In today’s article Graham Young emphasises the importance of trying to understand the facts-of-the matter rather than as Clive Hamilton does, deferring to authority.
While Clive Hamilton has decided that “there was no way I could pretend to have a comprehensive grasp of climate science … [so] I had to decide not what to believe but whom to believe.”
Graham responds, “How do you decide who to believe if you have abdicated your right to analyse the arguments?”
Again on the subject of the truth Graham writes: “We believe that there is such a thing as the truth, and that it is out there, even if none of us will ever perceive it more than dimly.”
According to Graham one way of discovering the truth is to “welcome lobbyists as well as academics, politicians, activists and citizens. We want to put citizens in touch with decision makers and those with influence, and we don’t differentiate between them because they might have a particular point of view, or draw their paycheck from a particular source.
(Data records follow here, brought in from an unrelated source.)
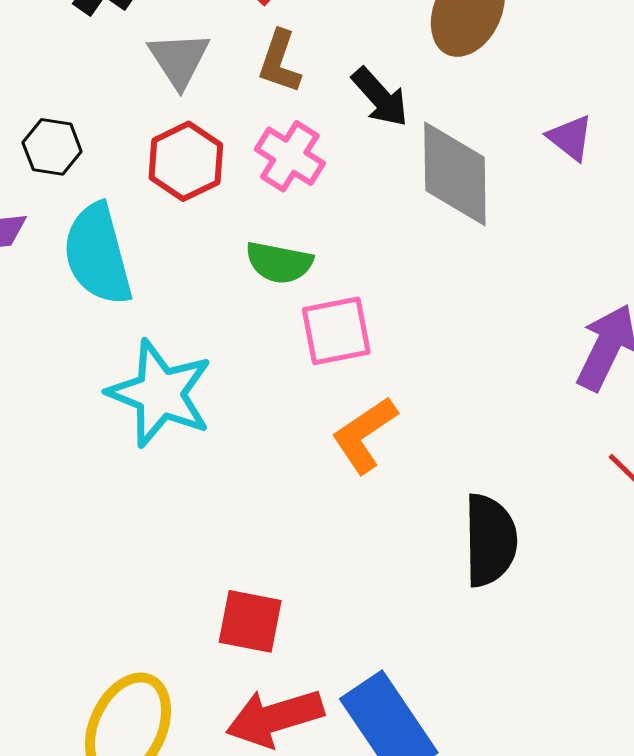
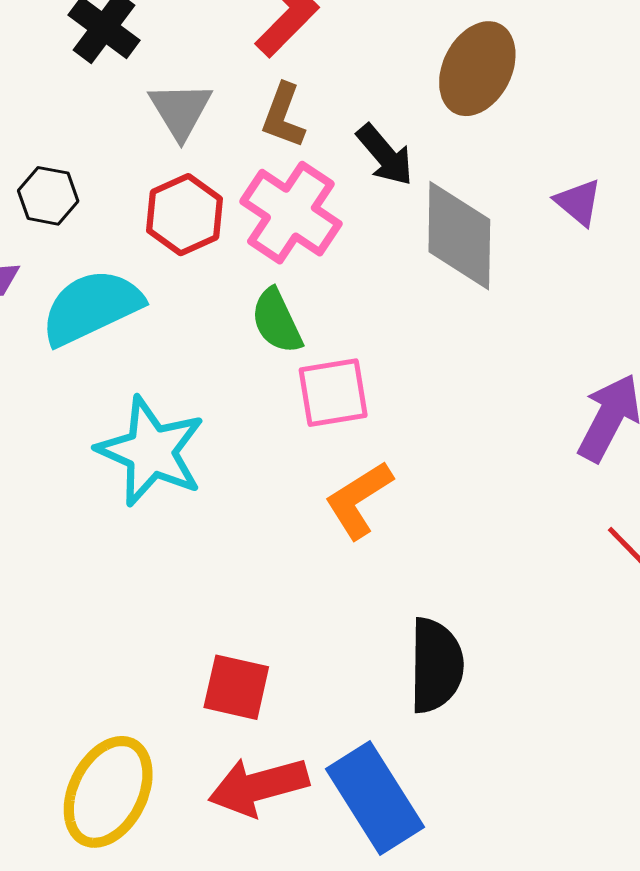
pink cross: (290, 156) -> (291, 213), size x1.4
cyan semicircle: (98, 254) -> (91, 307), turned 78
green semicircle: (279, 263) -> (277, 321), turned 52
black semicircle: (490, 540) -> (436, 665), moved

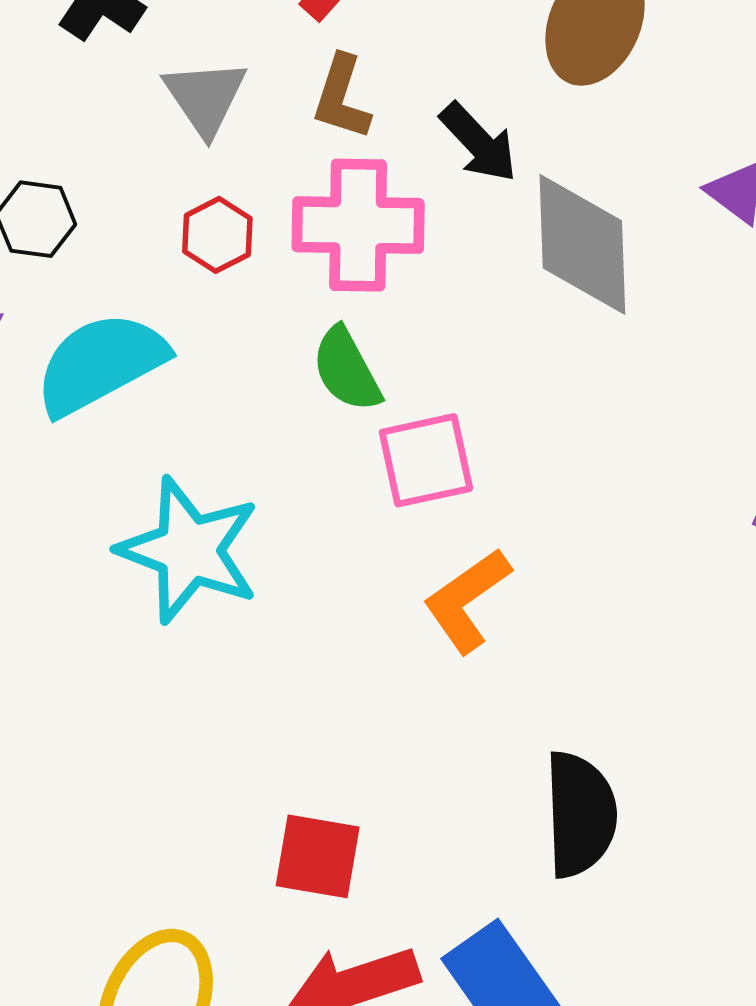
pink cross: (291, 213) -> (358, 225), turned -30
red hexagon: (184, 215) -> (217, 235), size x0.7

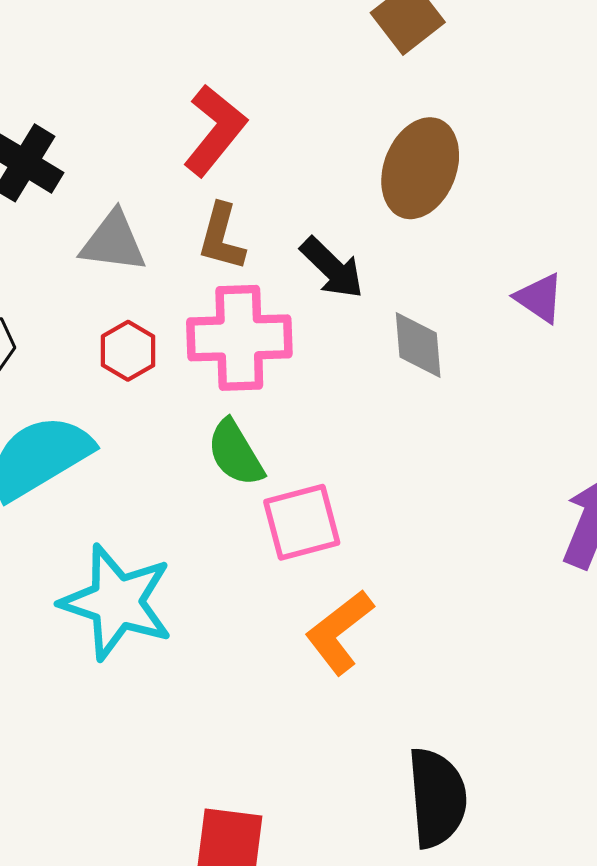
gray triangle: (205, 97) -> (113, 242), turned -46
gray diamond: (582, 244) -> (418, 345), size x0.6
“Our fundamental tenet is that while there is such a thing as the truth it demands constant mining and refining for it to be discerned, and that it is not our place to tell others what to think. Consenting adults can come to this site [On Line Opinion] and see opposing arguments laid out before them and make-up their own minds. Clive is under-estimating the ability of our average reader.
“An ethical approach to argument avoids ad hominem attacks and concentrates on facts and arguments. It treats its opponent’s arguments with respect, and doesn’t misrepresent them, and it researches its own arguments thoroughly and presents them honestly.”